Input for this task:
────────────────
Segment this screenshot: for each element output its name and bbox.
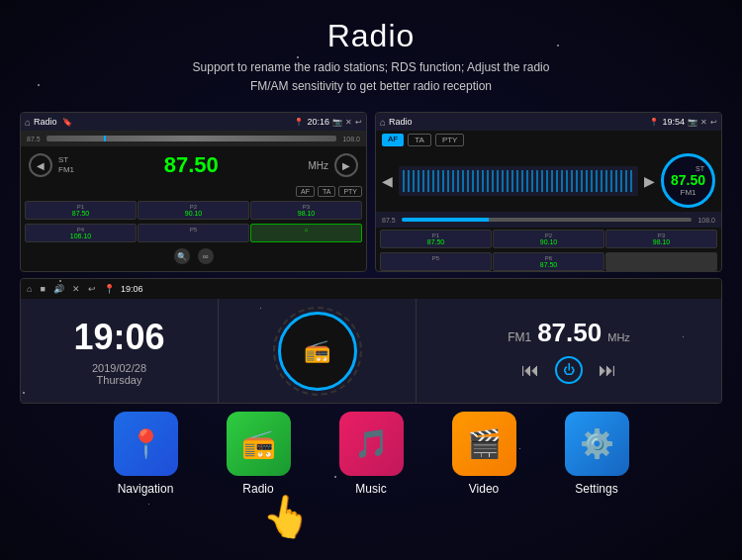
center-middle-panel: 📻 (219, 299, 417, 403)
right-preset-p6[interactable]: P687.50 (493, 252, 604, 271)
right-back-icon: ↩ (710, 118, 717, 127)
right-presets2: P5 P687.50 (376, 250, 721, 272)
st-fm-label: ST FM1 (58, 155, 74, 176)
app-navigation[interactable]: 📍 Navigation (91, 412, 200, 496)
center-right-panel: FM1 87.50 MHz ⏮ ⏻ ⏭ (417, 299, 721, 403)
link-icon[interactable]: ∞ (198, 248, 214, 264)
center-close-icon: ✕ (72, 284, 80, 294)
back-icon: ↩ (355, 118, 362, 127)
center-status-bar: ⌂ ■ 🔊 ✕ ↩ 📍 19:06 (21, 279, 721, 299)
pty-btn[interactable]: PTY (338, 186, 362, 197)
right-status-bar: ⌂ Radio 📍 19:54 📷 ✕ ↩ (376, 113, 721, 131)
app-music[interactable]: 🎵 Music (317, 412, 425, 496)
page-subtitle: Support to rename the radio stations; RD… (0, 58, 742, 96)
prev-btn[interactable]: ◀ (29, 153, 52, 177)
right-preset-extra[interactable] (605, 252, 717, 271)
page-title: Radio (0, 18, 742, 54)
freq-scale (46, 136, 337, 141)
preset-p1[interactable]: P187.50 (25, 201, 137, 220)
center-main: 19:06 2019/02/28 Thursday 📻 FM1 87.50 MH… (21, 299, 721, 403)
right-home-icon: ⌂ (380, 117, 386, 128)
right-presets: P187.50 P290.10 P398.10 (376, 228, 721, 250)
freq-max: 108.0 (342, 136, 360, 142)
af-ta-row: AF TA PTY (21, 184, 366, 199)
power-btn[interactable]: ⏻ (555, 356, 583, 384)
right-preset-p5[interactable]: P5 (380, 252, 492, 271)
right-status-time: 19:54 (662, 117, 685, 127)
center-time-display: 19:06 (73, 317, 164, 358)
location-icon: 📍 (294, 118, 304, 127)
right-radio-main: ◀ ▶ ST 87.50 FM1 (376, 149, 721, 212)
app-grid: 📍 Navigation 📻 Radio 🎵 Music 🎬 Video ⚙️ (0, 404, 742, 500)
center-speaker-icon: 🔊 (53, 284, 64, 294)
right-location-icon: 📍 (649, 118, 659, 127)
music-icon-box: 🎵 (339, 412, 404, 476)
right-next-btn[interactable]: ▶ (644, 173, 655, 189)
right-ta-tab[interactable]: TA (408, 134, 431, 146)
app-video[interactable]: 🎬 Video (429, 412, 538, 496)
right-af-ta-top: AF TA PTY (376, 131, 721, 149)
settings-icon: ⚙️ (580, 427, 614, 460)
radio-icon: 📻 (304, 338, 330, 364)
preset-p3[interactable]: P398.10 (250, 201, 362, 220)
left-freq-bar: 87.5 108.0 (21, 131, 366, 146)
skip-next-btn[interactable]: ⏭ (599, 360, 616, 381)
center-freq-num: 87.50 (537, 318, 602, 348)
af-btn[interactable]: AF (296, 186, 315, 197)
radio-app-icon: 📻 (241, 427, 276, 460)
close-icon: ✕ (345, 118, 352, 127)
rfs-bar (402, 218, 693, 222)
bookmark-icon: 🔖 (62, 118, 72, 127)
preset-p2[interactable]: P290.10 (138, 201, 249, 220)
next-btn[interactable]: ▶ (334, 153, 358, 177)
search-icon[interactable]: 🔍 (174, 248, 190, 264)
left-preset-row2: P4106.10 P5 ⌂ (21, 222, 366, 244)
left-preset-row: P187.50 P290.10 P398.10 (21, 199, 366, 222)
navigation-icon: 📍 (129, 427, 163, 460)
music-label: Music (355, 482, 386, 496)
right-preset-p3[interactable]: P398.10 (605, 230, 717, 248)
center-screen: ⌂ ■ 🔊 ✕ ↩ 📍 19:06 19:06 2019/02/28 Thurs… (20, 278, 722, 404)
radio-circle: 📻 (278, 312, 357, 391)
video-label: Video (469, 482, 499, 496)
radio-label: Radio (242, 482, 273, 496)
center-left-panel: 19:06 2019/02/28 Thursday (21, 299, 219, 403)
home-icon: ⌂ (25, 117, 31, 128)
preset-home[interactable]: ⌂ (250, 224, 362, 242)
skip-prev-btn[interactable]: ⏮ (521, 360, 539, 381)
right-preset-p2[interactable]: P290.10 (493, 230, 604, 248)
navigation-icon-box: 📍 (114, 412, 178, 476)
app-radio[interactable]: 📻 Radio (204, 412, 313, 496)
ta-btn[interactable]: TA (318, 186, 335, 197)
center-mhz: MHz (607, 331, 630, 343)
app-settings[interactable]: ⚙️ Settings (542, 412, 651, 496)
video-icon-box: 🎬 (452, 412, 516, 476)
center-controls: ⏮ ⏻ ⏭ (521, 356, 616, 384)
right-freq-scale-bar: 87.5 108.0 (376, 212, 721, 228)
preset-p4[interactable]: P4106.10 (25, 224, 137, 242)
freq-min: 87.5 (27, 136, 41, 142)
center-freq-display: FM1 87.50 MHz (508, 318, 630, 348)
right-st-label: ST (664, 165, 712, 172)
preset-p5[interactable]: P5 (138, 224, 249, 242)
left-bottom-icons: 🔍 ∞ (21, 244, 366, 268)
right-close-icon: ✕ (700, 118, 707, 127)
center-day: Thursday (97, 374, 142, 386)
right-freq-display: 87.50 (671, 172, 705, 188)
right-preset-p1[interactable]: P187.50 (380, 230, 492, 248)
left-radio-label: Radio (34, 117, 57, 127)
left-radio-main: ◀ ST FM1 87.50 MHz ▶ (21, 146, 366, 184)
camera-icon: 📷 (332, 118, 342, 127)
right-pty-tab[interactable]: PTY (435, 134, 465, 146)
center-record-icon: ■ (40, 284, 45, 294)
right-screen-panel: ⌂ Radio 📍 19:54 📷 ✕ ↩ AF TA PTY ◀ ▶ ST (375, 112, 722, 272)
right-af-tab[interactable]: AF (382, 134, 404, 146)
center-back-icon: ↩ (88, 284, 96, 294)
music-icon: 🎵 (354, 427, 389, 460)
right-radio-label: Radio (389, 117, 413, 127)
left-status-time: 20:16 (307, 117, 329, 127)
right-prev-btn[interactable]: ◀ (382, 173, 393, 189)
st-label: ST (58, 155, 68, 164)
center-fm-label: FM1 (508, 330, 531, 344)
right-fm-label: FM1 (681, 188, 696, 197)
────────────────
What is expected:
Pick each line holding the word "close" out of the listing.

Answer to this problem:
center-close-icon: ✕ (72, 284, 80, 294)
close-icon: ✕ (345, 118, 352, 127)
right-close-icon: ✕ (700, 118, 707, 127)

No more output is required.